Rend Soul ought to do nicely here
You hit the Lesser Maia (34). You hit the Lesser Maia (32). You hit the Lesser Maia (33). You have slain the Lesser Maia.
Or, y'know, melee. That works too.
Rend Soul beams something like 50% of the time now, which makes it quite viable for killing groups of monsters so long as we don't mind the occasional summon.
The Blue Wizard writhes in agony. The Blue Wizard commands you to go away.
Oh well. We ended up pretty near the vault, but let's finish up the maiar before tackling that.
For the Istar, we hole up in a tiny anti-summoning corridor:
Mostly because he can summon more ainu, and we don't really want this getting any more out of control. Fortunately, Rend Soul does for him in a half-dozen casts or so. And he drops a Staff of the Magi! Unlimited mana until it blows up!
The rest of the pit is easily-cleared. We even kill 7 Lesser Maiar with a single casting of Rend Soul. Nice spell, that. Aside from the Staff of the Magi, we get another Potion of Experience, a Potion of Dexterity (our last stat that isn't maxed, and it's getting close), a Wand of Dragon's Frost, and a couple of Potions of Life. Not a bad haul.
Also, somewhere in there we hit level 48, and now have 823 HP and 371 SP. Chaos Strike is down to a 3% failure rate; Mana Storm is at 20%. Everything else is at 0%.
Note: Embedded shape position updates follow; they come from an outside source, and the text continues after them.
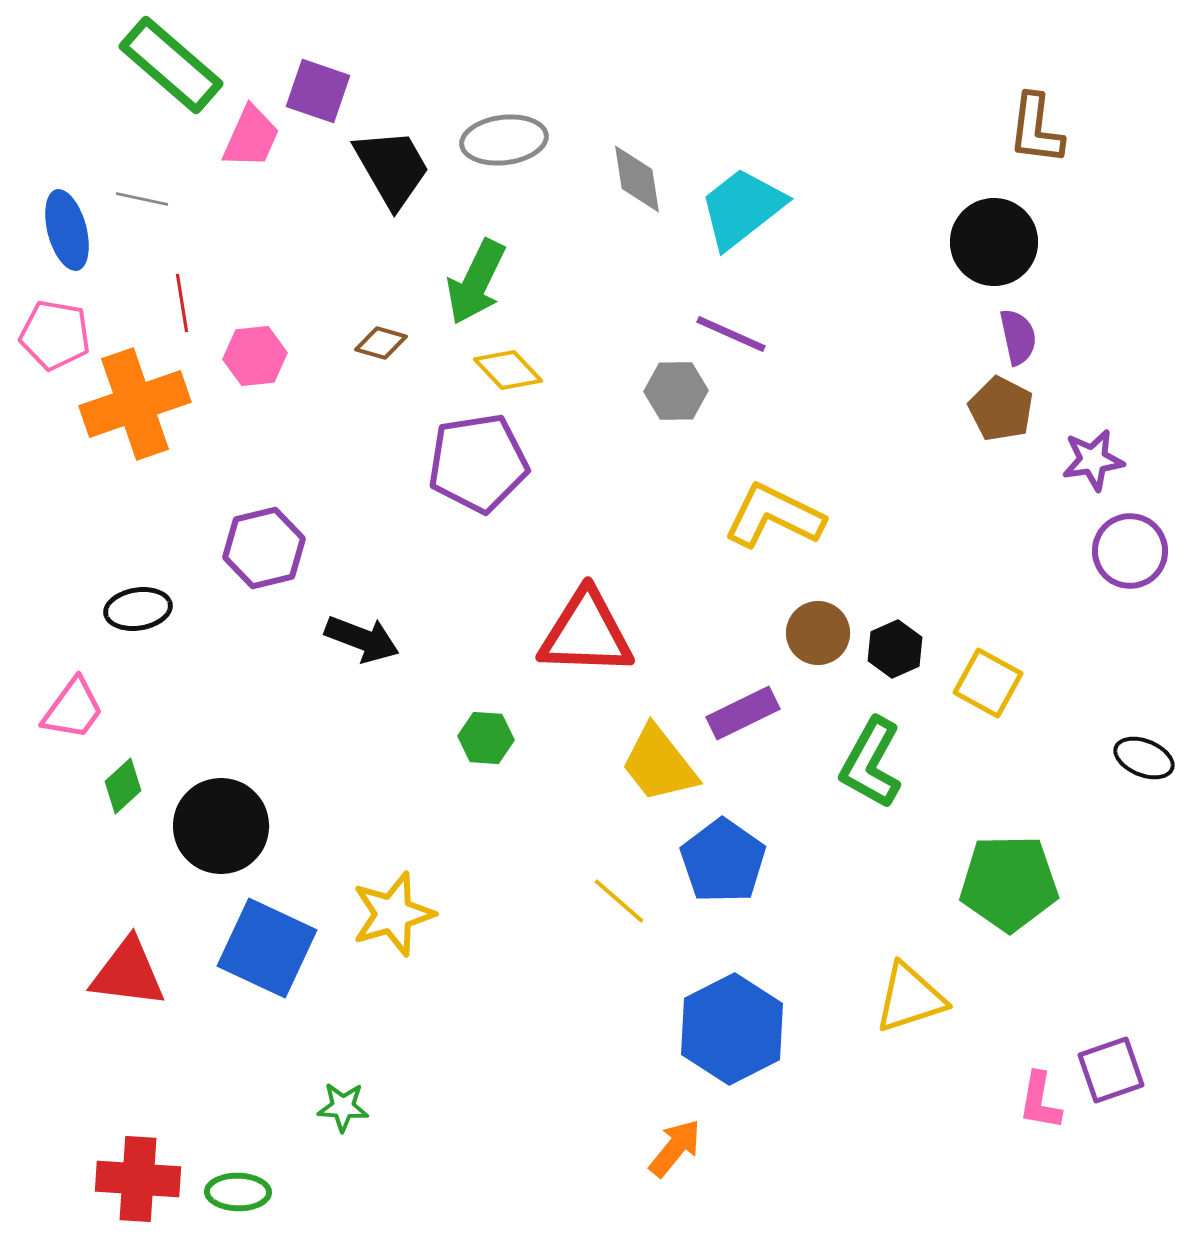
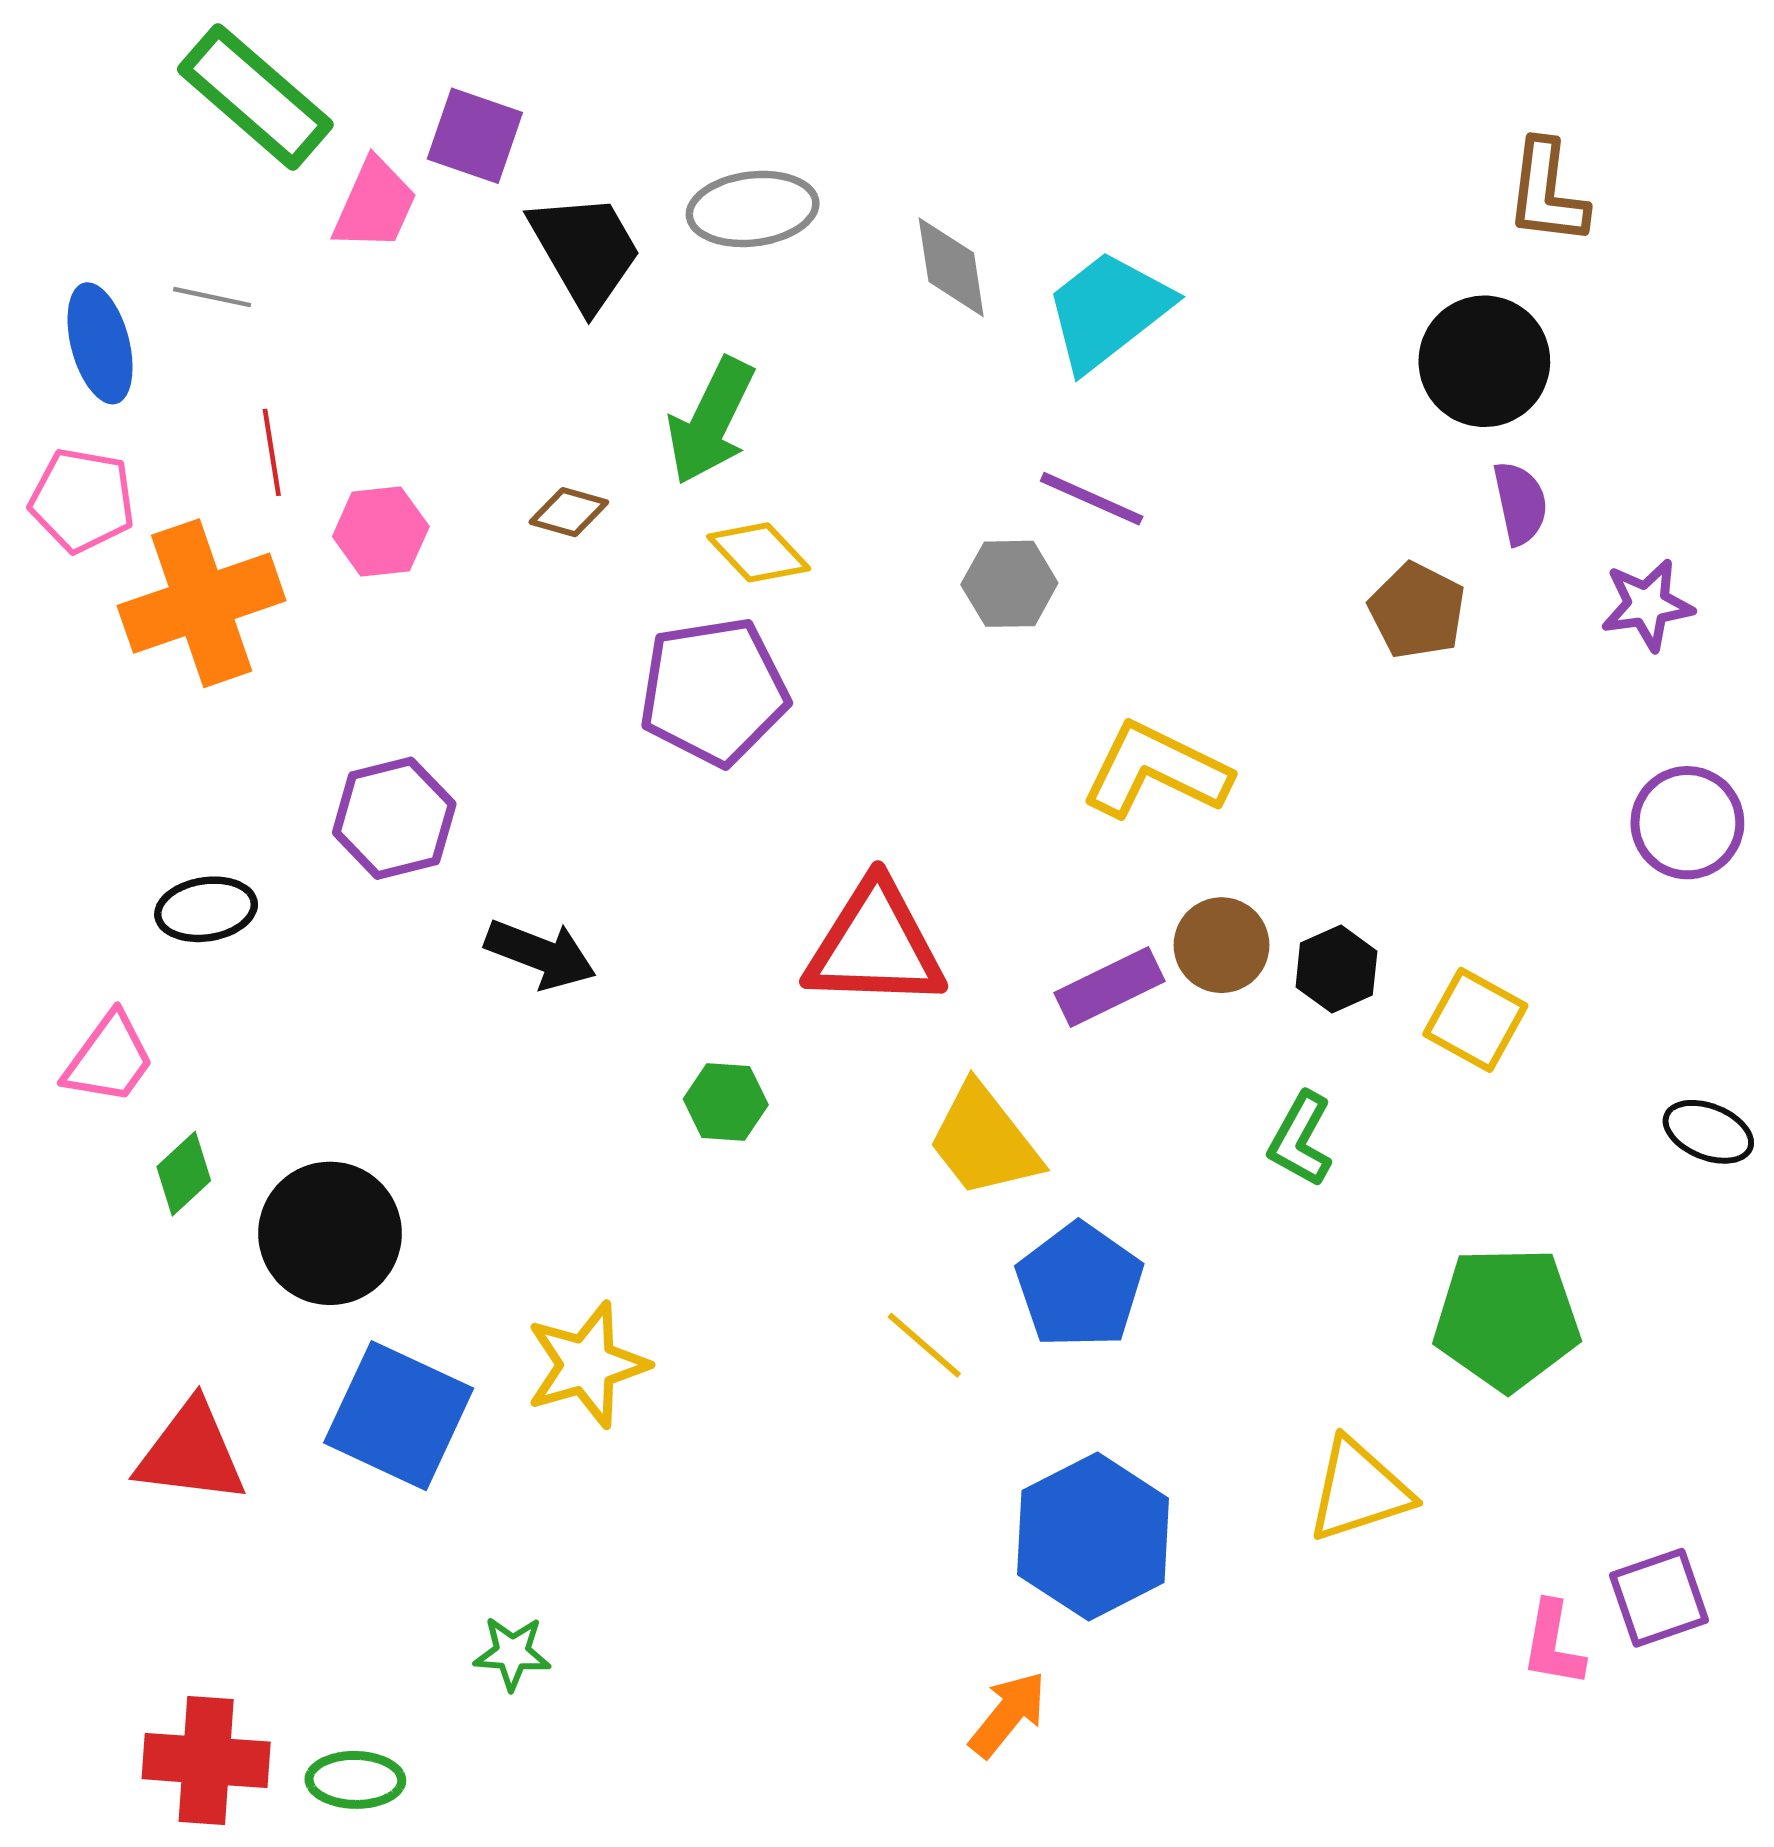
brown pentagon: (1001, 409) -> (1417, 611), moved
purple star: (1093, 460) -> (1647, 605), moved
purple rectangle: (743, 713) -> (1110, 987), moved
green L-shape: (871, 763) -> (1301, 1139), size x0.7

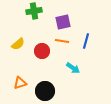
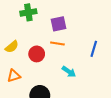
blue line: (86, 41) -> (94, 49), moved
orange triangle: (20, 83) -> (14, 76), moved

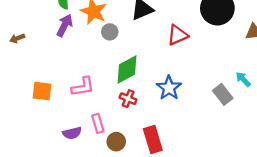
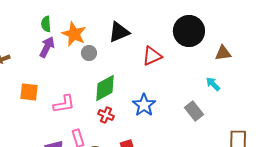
cyan arrow: (243, 79) -> (213, 84), moved
orange square: (42, 91) -> (29, 92), moved

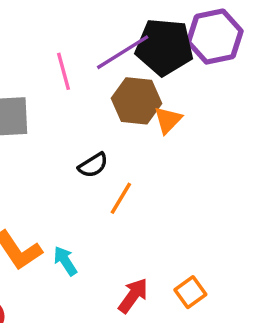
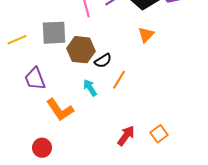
brown hexagon: (137, 101) -> (81, 50), moved
cyan arrow: (65, 261) -> (90, 88), moved

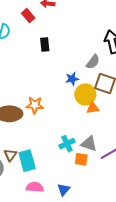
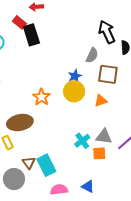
black rectangle: (45, 44) -> (31, 35), moved, size x1.5
yellow circle: (85, 94) -> (74, 91), moved
orange star: (35, 105) -> (41, 97), moved, turned -30
blue triangle: (64, 190) -> (88, 186), turned -32

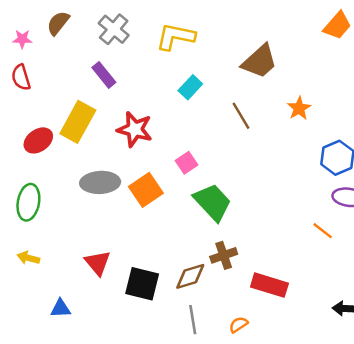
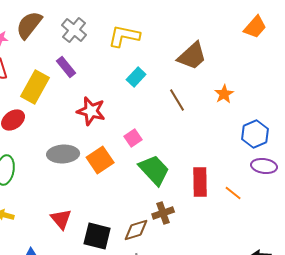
brown semicircle: (58, 23) -> (29, 25), size x1.4
yellow rectangle: (78, 122) -> (35, 87), moved
orange line: (323, 231) -> (233, 193), moved
red rectangle: (269, 285) -> (200, 182), moved, turned 72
Before tackling the vault, we go and check out some armor, and discover another randart!
Compared to our current Dwarven Multihued Dragon Scale Mail, we'd gain shards resistance at the cost of 2 points each of STR and CON (though we'd still be over the CON cap). We'd also lose 16 SP due to the armor's weight. Ehhhh. I think we'll pass. Now that we've killed Carcharoth, we shouldn't see Huan quite as often (they always get generated together, making them effectively twice as common as long as one is alive), and he's really the only big unique shards breather.
Right, so, that vault:
The Mouth of Sauron is here, but after that the next-biggest monster is a mere Rotting Quylthulg. That's pretty pathetic. Well, let's kill ourselves Sauron's mouthpiece. Flavor text:
The Mouth of Sauron is a mighty spell caster. So old that even he cannot remember his own name, his power and evil are undeniable. He believes unshakably that he is unbeatable and laughs as he weaves his awesome spells.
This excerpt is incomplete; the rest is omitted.